Sleep 2010 Jun;33(6):767-73

Department of Neurology, Philipps-Universität Marburg, Marburg, Germany.

Study Objectives: Idiopathic rapid eye movement sleep behavior disorder (iRBD)--a parasomnia characterized by dream enactments--is a risk marker for the development of Parkinson disease (PD) and other alpha-synucleinopathies. The pathophysiology of iRBD is likely due to dysfunction of brainstem nuclei that regulate REM sleep. Diffusion tensor imaging (DTI) is a method for studying microstructural brain tissue integrity in vivo. We investigated whether DTI detects microstructural abnormalities in the brain of patients with iRBD--compared with age-matched control subjects--as an in vivo potential indicator for changes related to "preclinical (premotor)" neuropathology in PD.

Design: N/A.

Patients: Patients with iRBD (n = 12) and age-matched healthy control subjects (n = 12) were studied.

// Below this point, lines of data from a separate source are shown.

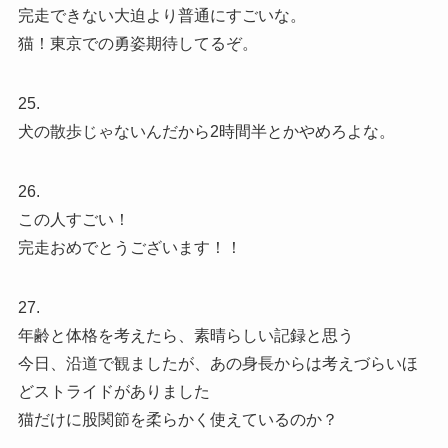
完走できない大迫より普通にすごいな。
猫！東京での勇姿期待してるぞ。
25.
犬の散歩じゃないんだから2時間半とかやめろよな。
26.
この人すごい！
完走おめでとうございます！！
27.
年齢と体格を考えたら、素晴らしい記録と思う
今日、沿道で観ましたが、あの身長からは考えづらいほ
どストライドがありました
猫だけに股関節を柔らかく使えているのか？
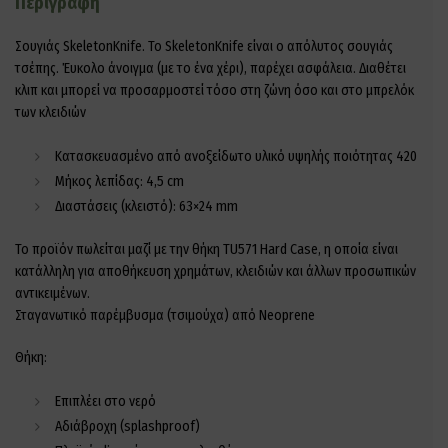
Περιγραφή
Σουγιάς SkeletonKnife. Το SkeletonKnife είναι ο απόλυτος σουγιάς
τσέπης. Έυκολο άνοιγμα (με το ένα χέρι), παρέχει ασφάλεια. Διαθέτει
κλιπ και μπορεί να προσαρμοστεί τόσο στη ζώνη όσο και στο μπρελόκ
των κλειδιών
Κατασκευασμένο από ανοξείδωτο υλικό υψηλής ποιότητας 420
Μήκος λεπίδας: 4,5 cm
Διαστάσεις (κλειστό): 63×24 mm
Το προϊόν πωλείται μαζί με την θήκη TU571 Hard Case, η οποία είναι
κατάλληλη για αποθήκευση χρημάτων, κλειδιών και άλλων προσωπικών
αντικειμένων.
Σταγανωτικό παρέμβυσμα (τσιμούχα) από Neoprene
Θήκη:
Επιπλέει στο νερό
Αδιάβροχη (splashproof)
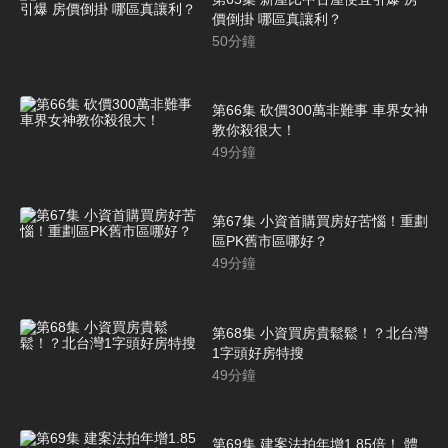
價倒掛 哪區真讓利？
50
分鐘
第66集 砍價300萬非難事 車界女神
教你殺很大！
49
分鐘
第67集 小資首購買房好苦惱！重劃
區PK舊市區哪好？
49
分鐘
第68集 小資買房貴鬆鬆！？北台灣
1字頭好房特搜
49
分鐘
第69集 建案法拍年增1.85倍！ 體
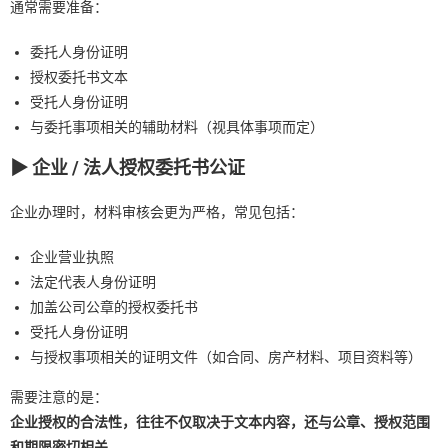
通常需要准备：
委托人身份证明
授权委托书文本
受托人身份证明
与委托事项相关的辅助材料（视具体事项而定）
▶ 企业 / 法人授权委托书公证
企业办理时，材料审核会更为严格，常见包括：
企业营业执照
法定代表人身份证明
加盖公司公章的授权委托书
受托人身份证明
与授权事项相关的证明文件（如合同、房产材料、项目资料等）
需要注意的是：
企业授权的合法性，往往不仅取决于文本内容，还与公章、授权范围
和期限密切相关。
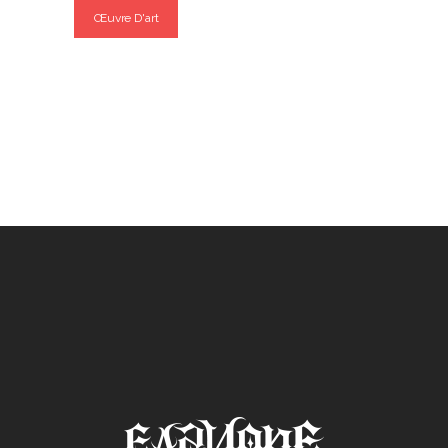
Œuvre D'art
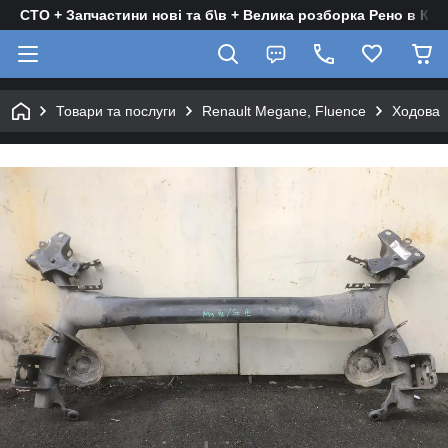
СТО + Запчастини нові та б\в + Велика розборка Рено в Киє
Товари та послуги
Renault Megane, Fluence
Ходова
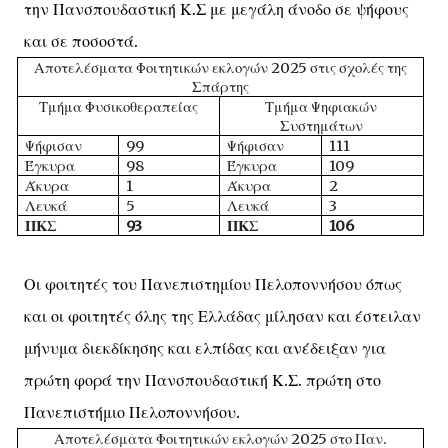
την Πανσπουδαστική Κ.Σ με μεγάλη άνοδο σε ψήφους
και σε ποσοστά.
Αποτελέσματα Φοιτητικών εκλογών 2025 στις σχολές της
Σπάρτης
Τμήμα Φυσικοθεραπείας
Τμήμα Ψηφιακών
Συστημάτων
Ψήφισαν
99
Ψήφισαν
111
Έγκυρα
98
Έγκυρα
109
Άκυρα
1
Άκυρα
2
Λευκά
5
Λευκά
3
ΠΚΣ
93
ΠΚΣ
106
Οι φοιτητές του Πανεπιστημίου Πελοποννήσου όπως
και οι φοιτητές όλης της Ελλάδας μίλησαν και έστειλαν
μήνυμα διεκδίκησης και ελπίδας και ανέδειξαν για
πρώτη φορά την Πανσπουδαστική Κ.Σ. πρώτη στο
Πανεπιστήμιο Πελοποννήσου.
Αποτελέσματα Φοιτητικών εκλογών 2025 στο Παν.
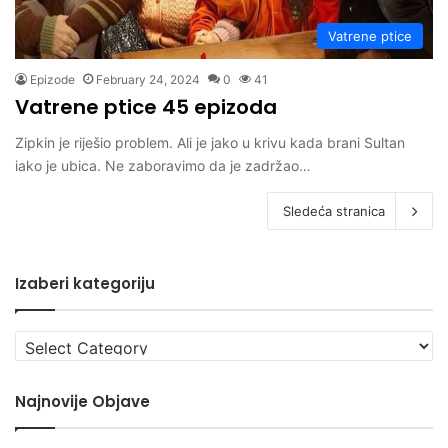
Vatrene ptice
Epizode
February 24, 2024
0
41
Vatrene ptice 45 epizoda
Zipkin je riješio problem. Ali je jako u krivu kada brani Sultan
iako je ubica. Ne zaboravimo da je zadržao…
Sledeća stranica
Izaberi kategoriju
Izaberi
kategoriju
Najnovije Objave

Interventions: At a 1.5T MRI maschine, whole-head DTI scans of fractional anisotropy, axial diffusivity (a potential marker of neuronal loss), and radial diffusivity (a potential marker of glial pathology) were analyzed using track-based spatial statistics, and 2 types of group analysis tools (FreeSurfer and FSL).

Measurements And Results: We found significant microstructural changes in the white matter of the brainstem (P < 0.0001), the right substantia nigra, the olfactory region, the left temporal lobe, the fornix, the internal capsule, the corona radiata, and the right visual stream of the patients with iRBD.

Conclusions: Changes were identified in regions known to be involved in REM-sleep regulation and/or to exhibit neurodegenerative pathology in iRBD and/or early PD. The study findings suggest that iRBD-related microstructural abnormalities can be detected in vivo with DTI, a widely available MRI technique.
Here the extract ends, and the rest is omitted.